───── SUPPLIED INFORMATION ─────
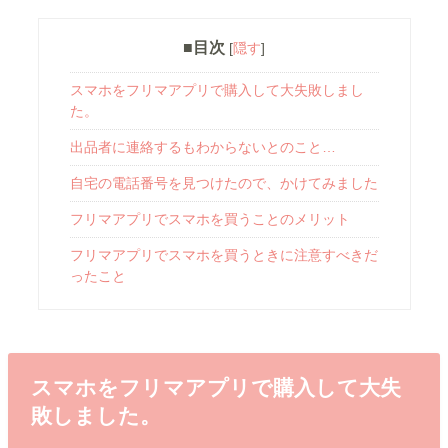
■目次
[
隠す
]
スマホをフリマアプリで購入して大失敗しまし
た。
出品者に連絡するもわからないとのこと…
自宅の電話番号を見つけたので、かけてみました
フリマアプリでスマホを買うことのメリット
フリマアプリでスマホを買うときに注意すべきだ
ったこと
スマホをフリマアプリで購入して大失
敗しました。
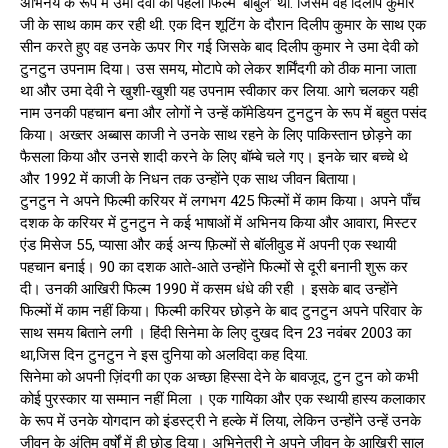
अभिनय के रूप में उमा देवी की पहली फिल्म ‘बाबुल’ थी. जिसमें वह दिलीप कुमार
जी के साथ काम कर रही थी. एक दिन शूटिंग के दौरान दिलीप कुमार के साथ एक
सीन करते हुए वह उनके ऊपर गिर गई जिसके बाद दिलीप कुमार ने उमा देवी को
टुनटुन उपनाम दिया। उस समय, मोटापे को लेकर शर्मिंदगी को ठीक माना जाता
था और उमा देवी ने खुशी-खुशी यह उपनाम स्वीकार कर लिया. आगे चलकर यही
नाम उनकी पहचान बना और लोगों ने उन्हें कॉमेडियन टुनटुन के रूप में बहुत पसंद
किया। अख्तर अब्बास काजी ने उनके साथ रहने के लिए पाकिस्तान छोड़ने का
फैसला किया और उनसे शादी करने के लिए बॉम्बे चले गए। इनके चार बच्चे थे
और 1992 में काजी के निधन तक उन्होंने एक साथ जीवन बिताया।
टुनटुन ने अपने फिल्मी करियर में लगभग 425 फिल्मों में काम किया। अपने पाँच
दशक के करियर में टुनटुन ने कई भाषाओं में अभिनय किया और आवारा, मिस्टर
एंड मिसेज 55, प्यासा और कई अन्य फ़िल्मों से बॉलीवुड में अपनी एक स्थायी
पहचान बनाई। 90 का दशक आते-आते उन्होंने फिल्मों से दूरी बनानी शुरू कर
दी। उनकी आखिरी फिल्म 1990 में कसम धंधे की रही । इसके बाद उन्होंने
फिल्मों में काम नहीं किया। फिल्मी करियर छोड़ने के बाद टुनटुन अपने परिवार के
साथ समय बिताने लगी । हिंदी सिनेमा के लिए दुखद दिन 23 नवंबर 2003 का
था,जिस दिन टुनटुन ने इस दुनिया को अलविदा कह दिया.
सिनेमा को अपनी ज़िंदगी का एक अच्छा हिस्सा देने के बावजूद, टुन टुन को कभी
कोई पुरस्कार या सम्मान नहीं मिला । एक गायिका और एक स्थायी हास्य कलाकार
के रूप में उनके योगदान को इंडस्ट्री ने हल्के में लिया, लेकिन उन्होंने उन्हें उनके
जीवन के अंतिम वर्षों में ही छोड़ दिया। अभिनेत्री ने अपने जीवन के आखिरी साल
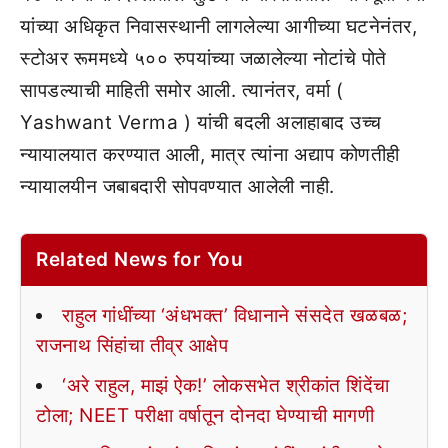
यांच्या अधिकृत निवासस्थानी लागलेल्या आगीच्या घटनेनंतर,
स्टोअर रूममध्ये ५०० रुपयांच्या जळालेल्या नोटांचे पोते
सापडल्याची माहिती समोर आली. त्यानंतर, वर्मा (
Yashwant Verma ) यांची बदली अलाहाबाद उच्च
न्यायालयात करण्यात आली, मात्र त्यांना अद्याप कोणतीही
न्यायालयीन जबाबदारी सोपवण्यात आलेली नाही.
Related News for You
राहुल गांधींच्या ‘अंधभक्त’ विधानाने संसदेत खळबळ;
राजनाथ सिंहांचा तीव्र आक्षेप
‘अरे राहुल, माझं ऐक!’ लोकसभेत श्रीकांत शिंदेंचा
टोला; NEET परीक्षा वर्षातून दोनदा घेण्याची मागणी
─────
───── SUPPLIED INFORMATION ─────
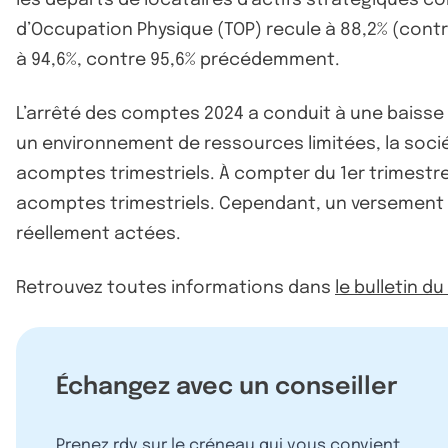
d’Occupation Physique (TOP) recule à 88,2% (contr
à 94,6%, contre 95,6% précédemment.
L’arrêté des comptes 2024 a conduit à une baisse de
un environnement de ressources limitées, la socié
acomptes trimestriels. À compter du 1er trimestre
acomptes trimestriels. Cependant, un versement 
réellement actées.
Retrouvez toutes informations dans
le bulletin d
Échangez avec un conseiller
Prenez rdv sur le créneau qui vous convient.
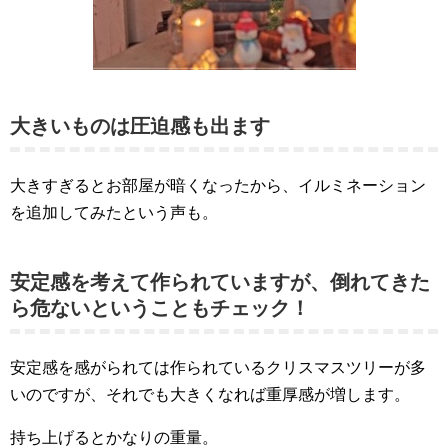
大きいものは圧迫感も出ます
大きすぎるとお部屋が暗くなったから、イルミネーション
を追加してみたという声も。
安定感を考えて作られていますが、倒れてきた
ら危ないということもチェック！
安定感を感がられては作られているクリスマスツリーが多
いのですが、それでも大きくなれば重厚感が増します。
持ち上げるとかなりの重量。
─────
• _WHAT NEEDS TO BE DONE_: Would you output only the span of the records above that opens with the line containing "スマホをフリマアプリで購入して大失敗しまし" and closes with the line containing "जी के साथ काम", ends included and pictures dropped?

• _SOLUTION TO THIS TASK_:
スマホをフリマアプリで購入して大失敗しまし
た。
出品者に連絡するもわからないとのこと…
自宅の電話番号を見つけたので、かけてみました
フリマアプリでスマホを買うことのメリット
フリマアプリでスマホを買うときに注意すべきだ
ったこと
スマホをフリマアプリで購入して大失
敗しました。
अभिनय के रूप में उमा देवी की पहली फिल्म ‘बाबुल’ थी. जिसमें वह दिलीप कुमार
जी के साथ काम कर रही थी. एक दिन शूटिंग के दौरान दिलीप कुमार के साथ एक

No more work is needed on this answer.